Como gosto dos seus comentáros!...
É pena que as pessoas sejam tão terra a trra. O espíritual na vida de muita gente não diz nada.
Ana, obrigado pela tua resposta. Assim ficamos todos esclarecidos e sem mal entendidos (eu recordo essa da senhora dos porcos, lembro! mas nem toda a gente se lembraria ou associaria). Talvez tivesse faltado uma melhor clarificação do teu comentário nessa ocasião (e eu so me senti algo atingido quando insinuaste ter sido eu a responder-te).
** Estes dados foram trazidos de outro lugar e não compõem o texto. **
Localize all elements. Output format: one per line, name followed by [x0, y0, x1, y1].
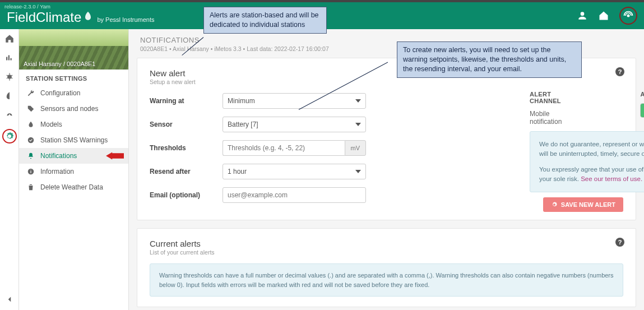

Por mim está-se bem, como se costuma dizer. Não acho necessário apagar os comentários. Aliás, depois do que disseste neste ultimo comentário, faz muito sentido eles ficarem. Eu fico inclusive mais bem disposto, porque o importante não são as quesílias que criamos, mas a sua solução, e ela está aqui á vista.
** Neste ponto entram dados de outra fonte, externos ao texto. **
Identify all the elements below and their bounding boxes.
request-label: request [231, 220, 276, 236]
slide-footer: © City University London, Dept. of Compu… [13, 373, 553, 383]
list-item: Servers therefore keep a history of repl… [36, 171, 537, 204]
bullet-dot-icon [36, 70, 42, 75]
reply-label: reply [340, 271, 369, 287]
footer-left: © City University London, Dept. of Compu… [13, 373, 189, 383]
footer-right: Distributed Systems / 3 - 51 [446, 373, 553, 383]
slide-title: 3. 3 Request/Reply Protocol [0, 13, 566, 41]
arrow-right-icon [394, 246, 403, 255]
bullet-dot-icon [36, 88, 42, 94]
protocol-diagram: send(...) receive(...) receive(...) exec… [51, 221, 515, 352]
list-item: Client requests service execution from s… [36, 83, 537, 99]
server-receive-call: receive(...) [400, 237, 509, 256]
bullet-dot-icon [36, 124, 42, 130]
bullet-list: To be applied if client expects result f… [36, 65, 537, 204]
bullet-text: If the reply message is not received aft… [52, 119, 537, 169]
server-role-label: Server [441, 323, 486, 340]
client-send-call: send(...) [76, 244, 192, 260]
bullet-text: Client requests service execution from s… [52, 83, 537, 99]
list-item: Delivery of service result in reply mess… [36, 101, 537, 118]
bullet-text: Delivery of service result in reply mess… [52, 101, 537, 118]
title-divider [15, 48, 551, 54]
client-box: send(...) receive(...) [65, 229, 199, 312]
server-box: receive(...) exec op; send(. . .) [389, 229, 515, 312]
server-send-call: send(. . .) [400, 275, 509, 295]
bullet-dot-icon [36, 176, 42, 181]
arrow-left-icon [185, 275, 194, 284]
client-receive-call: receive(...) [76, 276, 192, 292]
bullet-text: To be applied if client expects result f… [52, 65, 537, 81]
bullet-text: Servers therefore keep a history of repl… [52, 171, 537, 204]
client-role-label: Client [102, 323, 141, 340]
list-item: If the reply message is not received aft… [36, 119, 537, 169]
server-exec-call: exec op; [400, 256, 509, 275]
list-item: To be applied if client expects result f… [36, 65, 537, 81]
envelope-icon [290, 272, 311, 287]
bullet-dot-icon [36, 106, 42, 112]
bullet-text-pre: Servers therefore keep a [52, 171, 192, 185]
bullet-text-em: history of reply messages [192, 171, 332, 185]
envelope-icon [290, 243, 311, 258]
Anónimo de 30 Janeiro, 2014 22:00
que bonitos gestos os teus tb...
a todos os comentadores que têm dito coisas bonitas, sobretudo do Carlos, obrigado
Por acaso já alguém pensou que se calhar o Carlos ficou mais feliz por ter podido dar ao Sr. padre aquelas batatas, que ele próprio tratou, pois foi uma forma, se calhar de tentar "retribuir" e ser útil, com aquilo que pode!
Como já foi dito aqui,num outro post, ele também já "ofereceu" lenha para a lareira...
Eu penso que estes gestos, são muito nobres, é pena que as pessoas deturpem, ou tentem deturpar, pois as coisas que vêm do coração, como esta atitude do Carlos, para algumas pessoas são difíceis de entender, pois tem que se ter alguma coisa diferente dentro de si...
Fiquei triste que um post com tão bela atitude, tenha tido respostas destas... enfim, cada um lá sabe, mas se calhar o sr. padre tem que ver melhor as respostas antes de as publicar.
Mas não se preocupe sr. padre, pode continuar a escrever, pois a riqueza destes textos, fazem bem.